Okay, yes yes. I think we are understanding the word "rank" in two different senses. That's seems to be the crux of my issue. Not that rank doesn't have the two senses but we're let's say talking past each other. That's the issue with posting rather than talking! That could have been resolved in a back and forth in two minutes rather than multiple posts over a week.
I do not believe that this issue is limited by any means to communications in this thread. I really think that this issue in general ("how to communicate the subtleties and different contexts of words") is quite possibly one of the issues that we need to focus on more than anything else -- even in many cases more than we need to focus on some of the more difficult doctrines and passages.

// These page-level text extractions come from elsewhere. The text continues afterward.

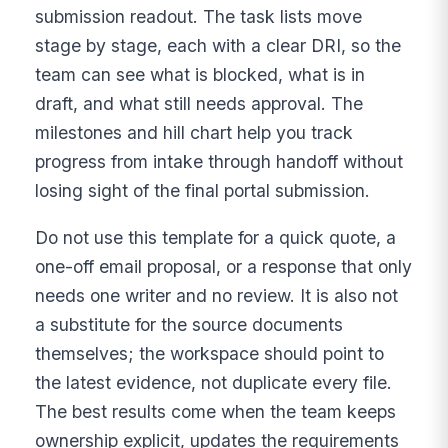
submission readout. The task lists move
stage by stage, each with a clear DRI, so the
team can see what is blocked, what is in
draft, and what still needs approval. The
milestones and hill chart help you track
progress from intake through handoff without
losing sight of the final portal submission.
Do not use this template for a quick quote, a
one-off email proposal, or a response that only
needs one writer and no review. It is also not
a substitute for the source documents
themselves; the workspace should point to
the latest evidence, not duplicate every file.
The best results come when the team keeps
ownership explicit, updates the requirements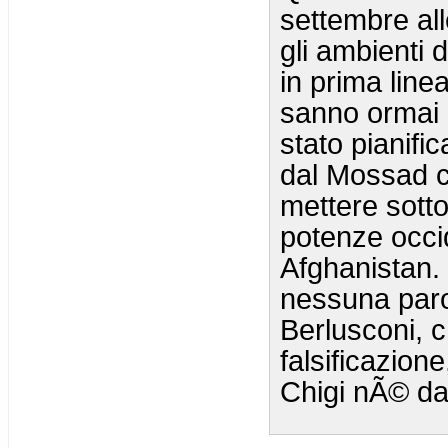
settembre all
gli ambienti 
in prima linea
sanno ormai b
stato pianifi
dal Mossad c
mettere sotto
potenze occid
Afghanistan.
nessuna parol
Berlusconi, c
falsificazion
Chigi nÃ© da 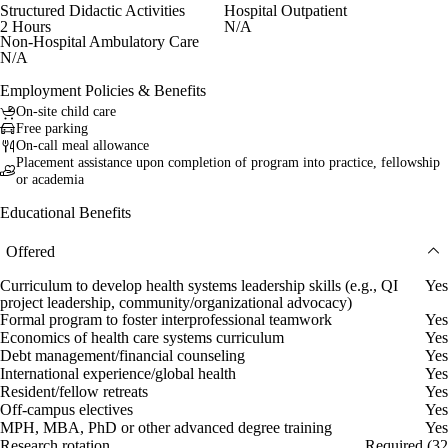
Structured Didactic Activities
Hospital Outpatient
2 Hours
N/A
Non-Hospital Ambulatory Care
N/A
Employment Policies & Benefits
On-site child care
Free parking
On-call meal allowance
Placement assistance upon completion of program into practice, fellowship
or academia
Educational Benefits
Offered
Curriculum to develop health systems leadership skills (e.g., QI
Yes
project leadership, community/organizational advocacy)
Formal program to foster interprofessional teamwork
Yes
Economics of health care systems curriculum
Yes
Debt management/financial counseling
Yes
International experience/global health
Yes
Resident/fellow retreats
Yes
Off-campus electives
Yes
MPH, MBA, PhD or other advanced degree training
Yes
Research rotation
Required (32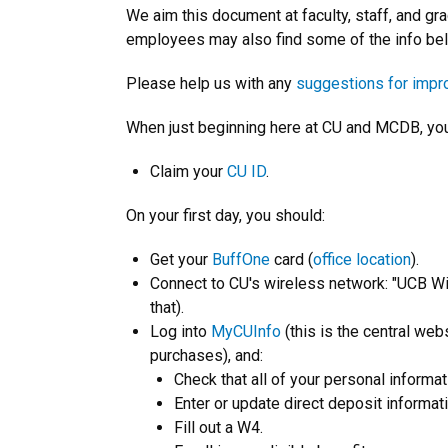
We aim this document at faculty, staff, and 
employees may also find some of the info bel
Please help us with any
suggestions for imp
When just beginning here at CU and MCDB, you w
Claim your
CU ID
.
On your first day, you should:
Get your
BuffOne
card (
office location
).
Connect to CU's wireless network: "UCB Wi
that).
Log into
MyCUInfo
(this is the central we
purchases), and:
Check that all of your personal informat
Enter or update direct deposit informati
Fill out a W4.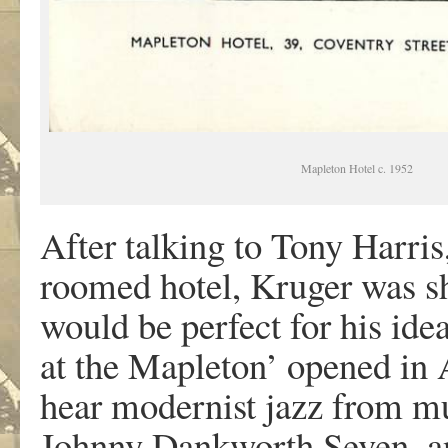
Mapleton Hotel c. 1952
After talking to Tony Harris
roomed hotel, Kruger was 
would be perfect for his idea
at the Mapleton’ opened in
hear modernist jazz from mu
Johnny Dankworth Seven, a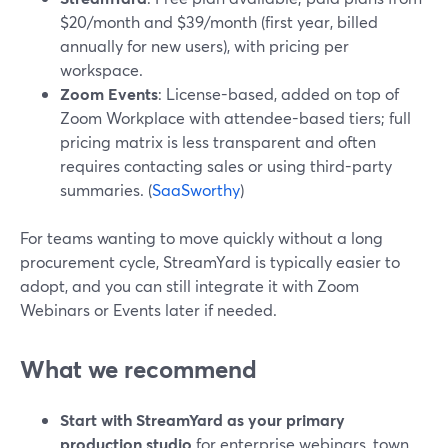
$20/month and $39/month (first year, billed
annually for new users), with pricing per
workspace.
Zoom Events
: License-based, added on top of
Zoom Workplace with attendee-based tiers; full
pricing matrix is less transparent and often
requires contacting sales or using third-party
summaries. (
SaaSworthy
)
For teams wanting to move quickly without a long
procurement cycle, StreamYard is typically easier to
adopt, and you can still integrate it with Zoom
Webinars or Events later if needed.
What we recommend
Start with StreamYard as your primary
production studio
for enterprise webinars, town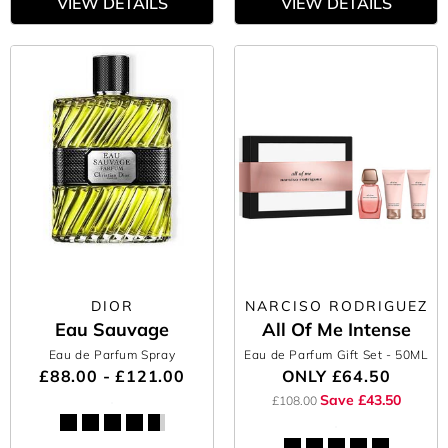
VIEW DETAILS
VIEW DETAILS
DIOR
NARCISO RODRIGUEZ
Eau Sauvage
All Of Me Intense
Eau de Parfum Spray
Eau de Parfum Gift Set
- 50ML
£88.00 - £121.00
ONLY
£64.50
Save £43.50
£108.00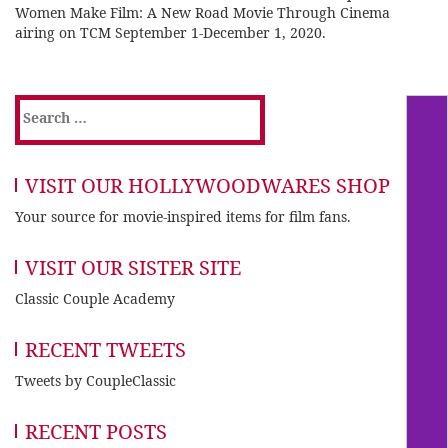
Women Make Film: A New Road Movie Through Cinema
airing on TCM September 1-December 1, 2020.
Search
for:
VISIT OUR HOLLYWOODWARES SHOP
Your source for movie-inspired items for film fans.
VISIT OUR SISTER SITE
Classic Couple Academy
RECENT TWEETS
Tweets by CoupleClassic
RECENT POSTS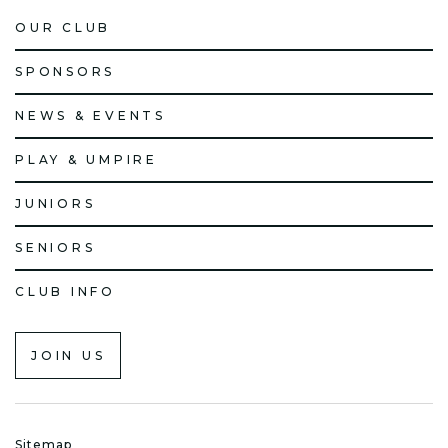
OUR CLUB
SPONSORS
NEWS & EVENTS
PLAY & UMPIRE
JUNIORS
SENIORS
CLUB INFO
JOIN US
Sitemap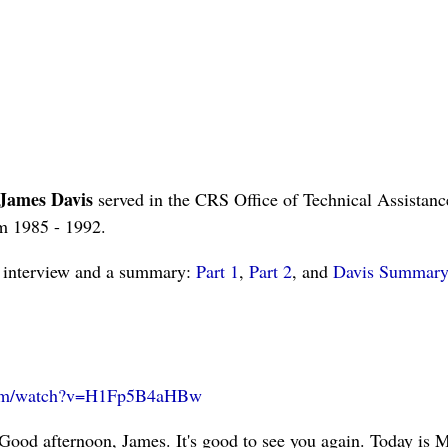
James Davis
served in the CRS Office of Technical Assistanc
om 1985 - 1992.
is interview and a summary:
Part 1
,
Part 2
, and
Davis Summary
com/watch?v=H1Fp5B4aHBw
Good afternoon, James. It's good to see you again. Today is M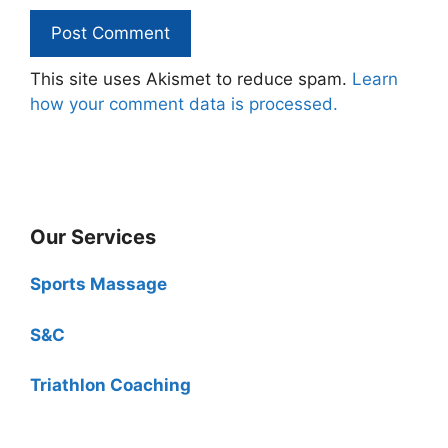
This site uses Akismet to reduce spam.
Learn
how your comment data is processed.
Our Services
Sports Massage
S&C
Triathlon Coaching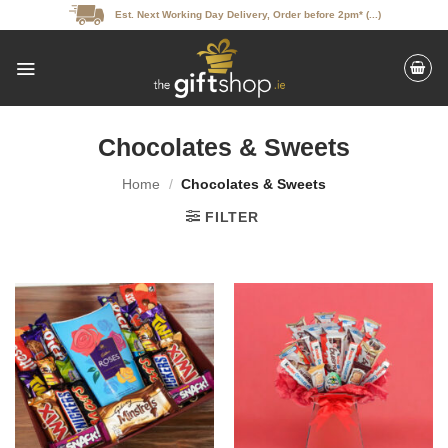
Skip
Est. Next Working Day Delivery, Order before 2pm* (...)
to
content
Chocolates & Sweets
Home
/
Chocolates & Sweets
FILTER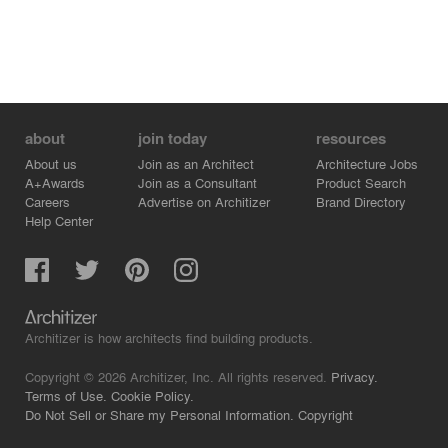
about
join today
resources
About us
Join as an Architect
Architecture Jobs
A+Awards
Join as a Consultant
Product Search
Careers
Advertise on Architizer
Brand Directory
Help Center
Architizer is how architects find building products.
Copyright © 2026 Architizer, Inc. All rights reserved.
Privacy.
Terms of Use.
Cookie Policy.
Do Not Sell or Share my Personal Information.
Copyright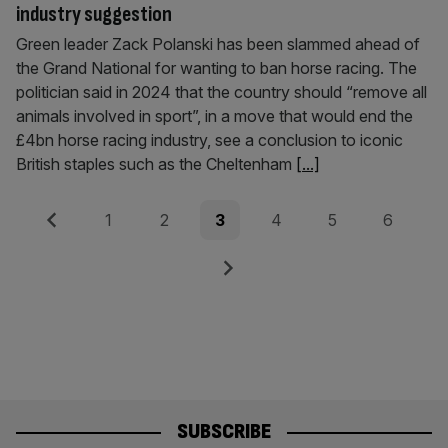
industry suggestion
Green leader Zack Polanski has been slammed ahead of
the Grand National for wanting to ban horse racing. The
politician said in 2024 that the country should “remove all
animals involved in sport”, in a move that would end the
£4bn horse racing industry, see a conclusion to iconic
British staples such as the Cheltenham
[...]
Posts
Previous
Page
Page
Page
Page
Page
Page
1
2
3
4
5
6
pagination
Next
SUBSCRIBE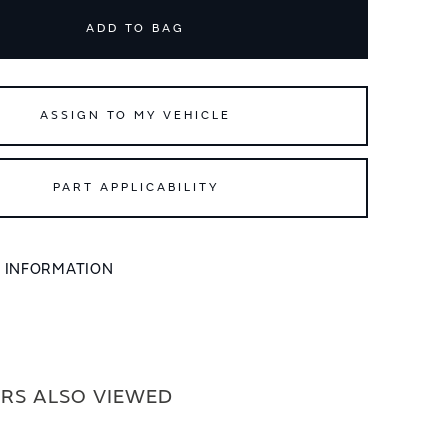
ADD TO BAG
ASSIGN TO MY VEHICLE
PART APPLICABILITY
L INFORMATION
RS ALSO VIEWED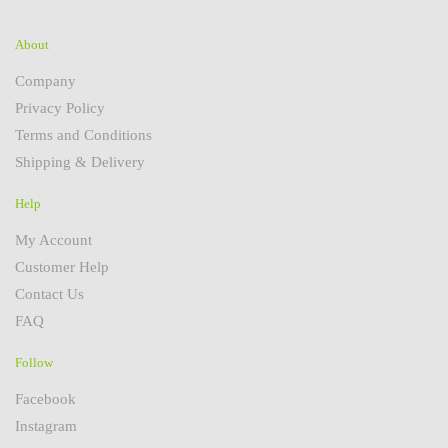
About
Company
Privacy Policy
Terms and Conditions
Shipping & Delivery
Help
My Account
Customer Help
Contact Us
FAQ
Follow
Facebook
Instagram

For me, the problem we face here is best exemplified in how people (in general, casual readers) are taking the phrase "by pleasure we mean the absence of pain." Stoic-oriented commentators and self-help readers looking for mental health assistance are looking at that phrase as if it were a clinical prescription - almost like it's a drug like valium. They are thinking that "here is some counterintuitive psychological insight by a 2000-year old doctor, and all I have to do is start viewing pleasure as absence of pain - in other words, aiming for numbness - and my life will be great."
Obviously I think that is not at all what Epicurus intended. Viewing pleasure as absence of pain is in fact not "clinical" and in my view has to be explained first and foremost in a way that conveys that numbness is NOT the goal. That means going into detail about the foundational premises that allow Epicurus to reach this conclusion - foundational premises like "there are only two feelings, pleasure and pain." And that approach is the opposite of being clinical, and can't be done by simply pointing and saying "look there, that absence of pain is pleasure."
We run into this issue over and over in terms of words like "gods" and "pleasure" and "virtue" and I think the list could go on and on. Epicurus has very specific explanations of these words in mind, which frequently conflict with the explanations and definitions of these words that we carry with us today and presume he is talking about.
I'm suggesting that just as DeWitt thought it appropriate to start his book with a synoptic overview, and at the top of that overview put "be prepared to understand that Epicurus was at the same time among the most loved and hated of ancient philosophers" we need to do something similar.
I'm suggesting that as part of our introductory and outreach materials we find a way to emphasize to everyone at the start that before we can understand Epicurus we have to go back and make absolutely clear what his premises were and how those ended up in definitions of important words that carry implications that almost all of us have to take apart and put back together for us to understand what he meant.